Mi entrada estaba situada, más o menos, a la altura del borde del área grande contra la que atacaba el Espanyol. Así que pude ver perfectamente cómo, minuto y medio después de empezar el partido, nos clavaban el primero. Buen comienzo. Pues nada, a seguir animando al equipo y todo eso; lo cierto es que aún metíamos más ruido que con el 0-0. El Zaragoza atacaba mucho y, finalmente, consiguió el empate. Empate que duró unos dos minutos antes de que el Espanyol metiera el 2-1. Jooooooderrrr.

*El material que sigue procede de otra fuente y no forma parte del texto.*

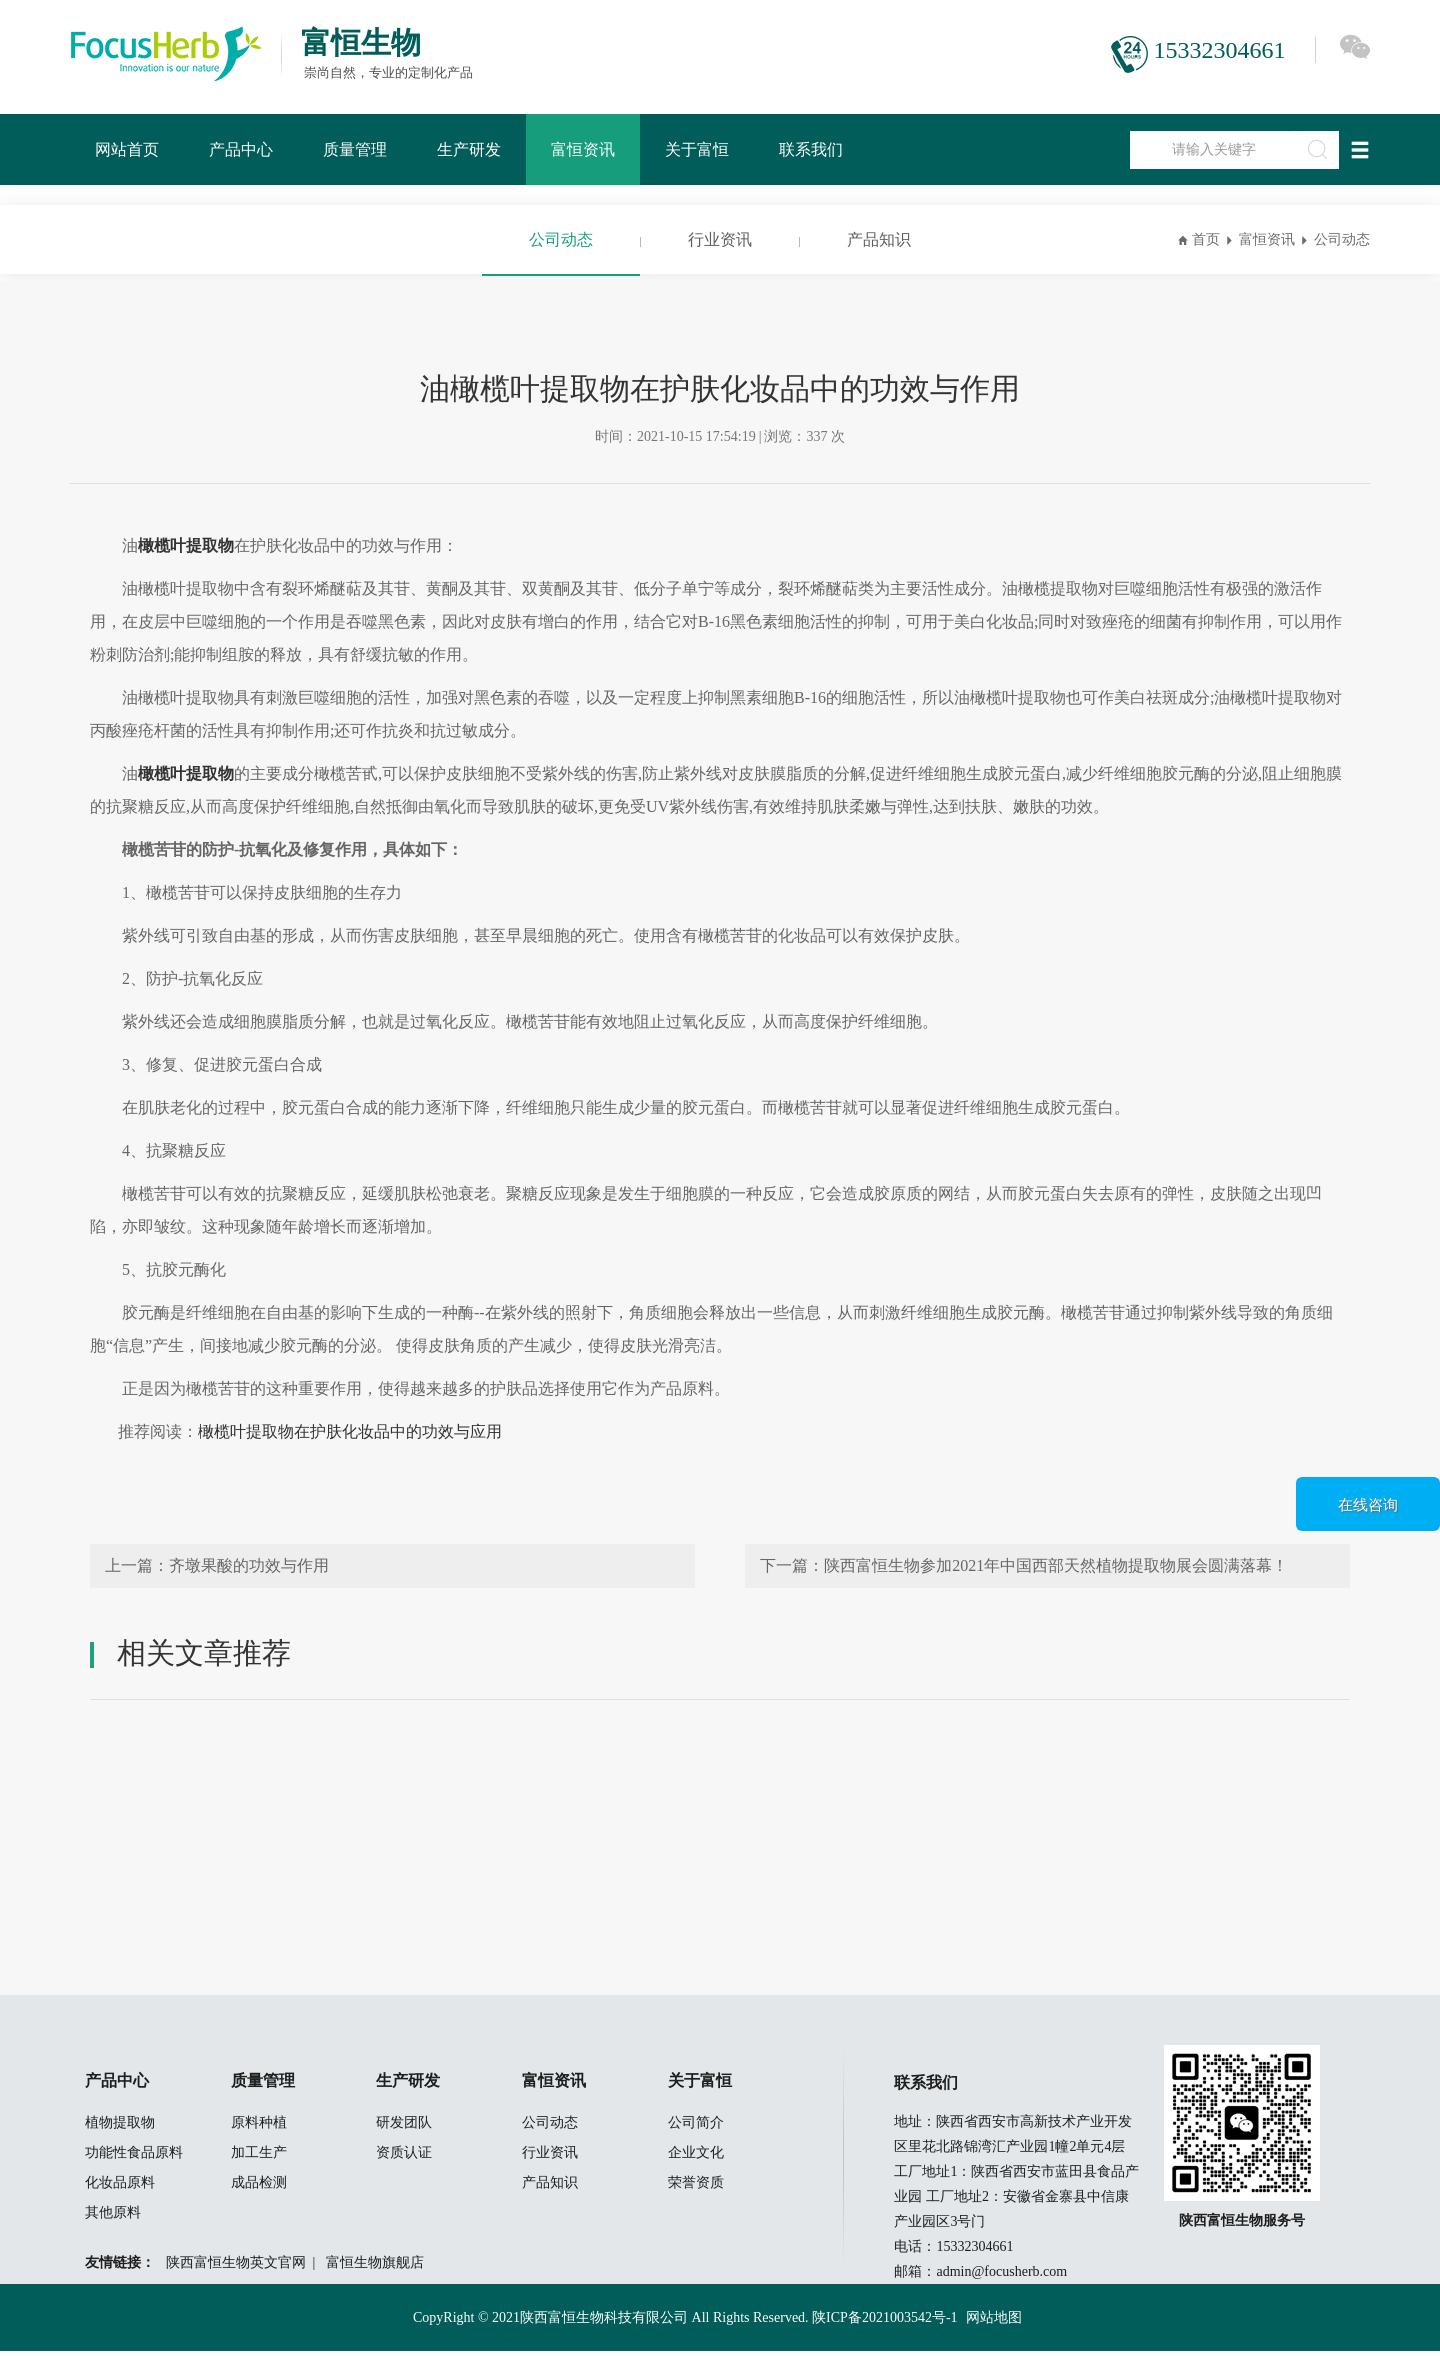 The height and width of the screenshot is (2356, 1440). I want to click on 其他原料, so click(113, 2217).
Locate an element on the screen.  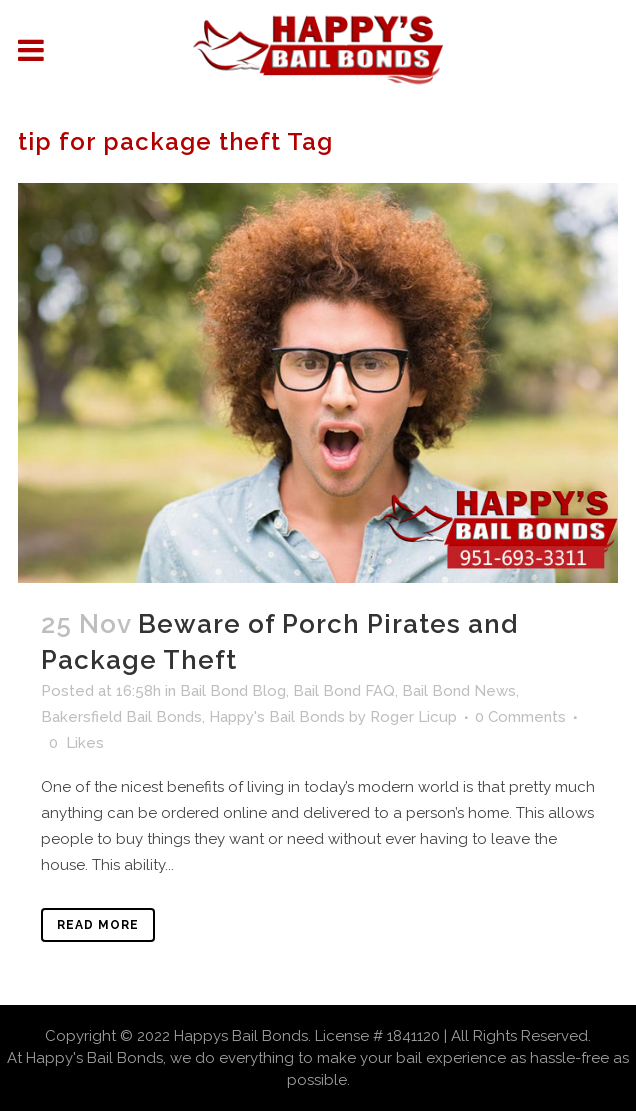 Bakersfield Bail Bonds is located at coordinates (121, 717).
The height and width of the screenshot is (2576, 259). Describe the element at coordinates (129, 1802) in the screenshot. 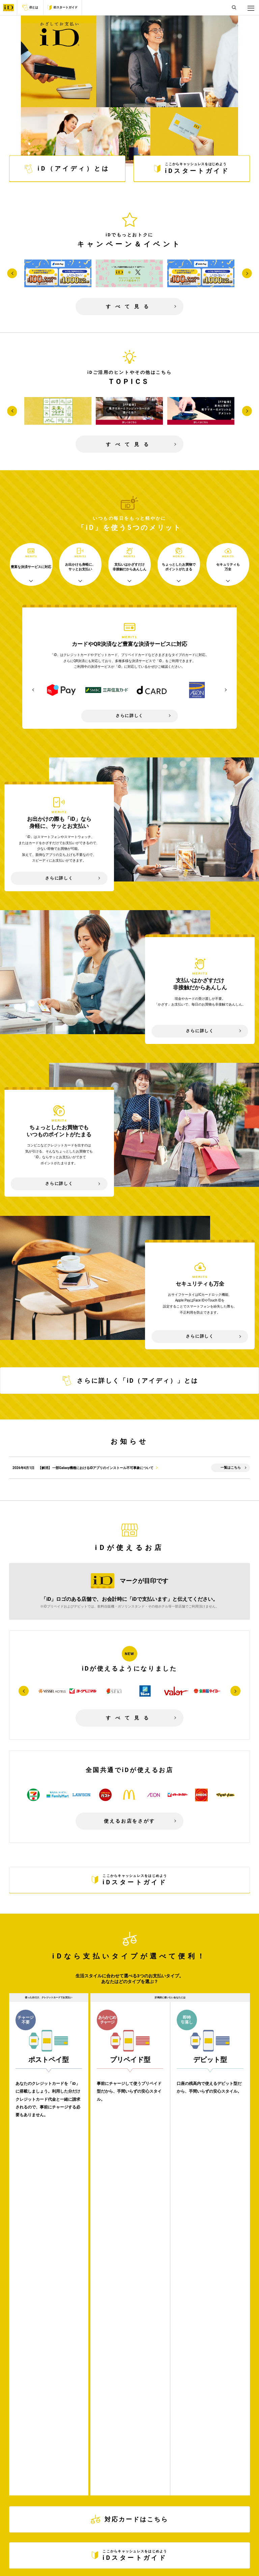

A estas alturas de partido había empezado a tener un dolor de cabeza terrible. Como si alguien me estuviera clavando un clavo junto al occipital. Las chicas de delante cada vez hacían sonar sus bocinas con más fuerza, para ayudar a mi dolor. A mí me jodían vivo, pero mi dolor de cabeza crecía fuerte y vigoroso.
El maduro de al lado cada vez se quejaba y pontificaba más. Para que veáis a qué me refiero. En la segunda parte, cuando el Zaragoza atacaba donde estábamos nosotros, iban a sacar un córner. Se colocaron todos los jugadores y el maduro, poco a poco, se levantó de su asiento, se inclinó hacia adelante y empezó a agitar el dedo lentamente, con el brazo extendido. Después de unos segundos así, empezó a decir: "¡No! ¡No! ¡No!" Y luego: "¡Mal! ¡Mal! ¡Mal! ¡Muy mal!". En fin, así todo el partido.
Vale, abreviaré. Perdimos 4-1, la cabeza me dolía terriblemente. Así que mis ganas de juerga no existían y yo quería irme a casa. Por suerte, mis amigos también. Pero, oh, había que pasar por el culo del mundo para recoger las cosas de Rata. En fin, que a la una y media de la mañana estábamos perdidos por los confines de Madrid, intentando buscar un taxi y jodidos de frío. Aunque, al menos, de los dos el que no estaba cojo era yo. Qué noche tan maravillosa.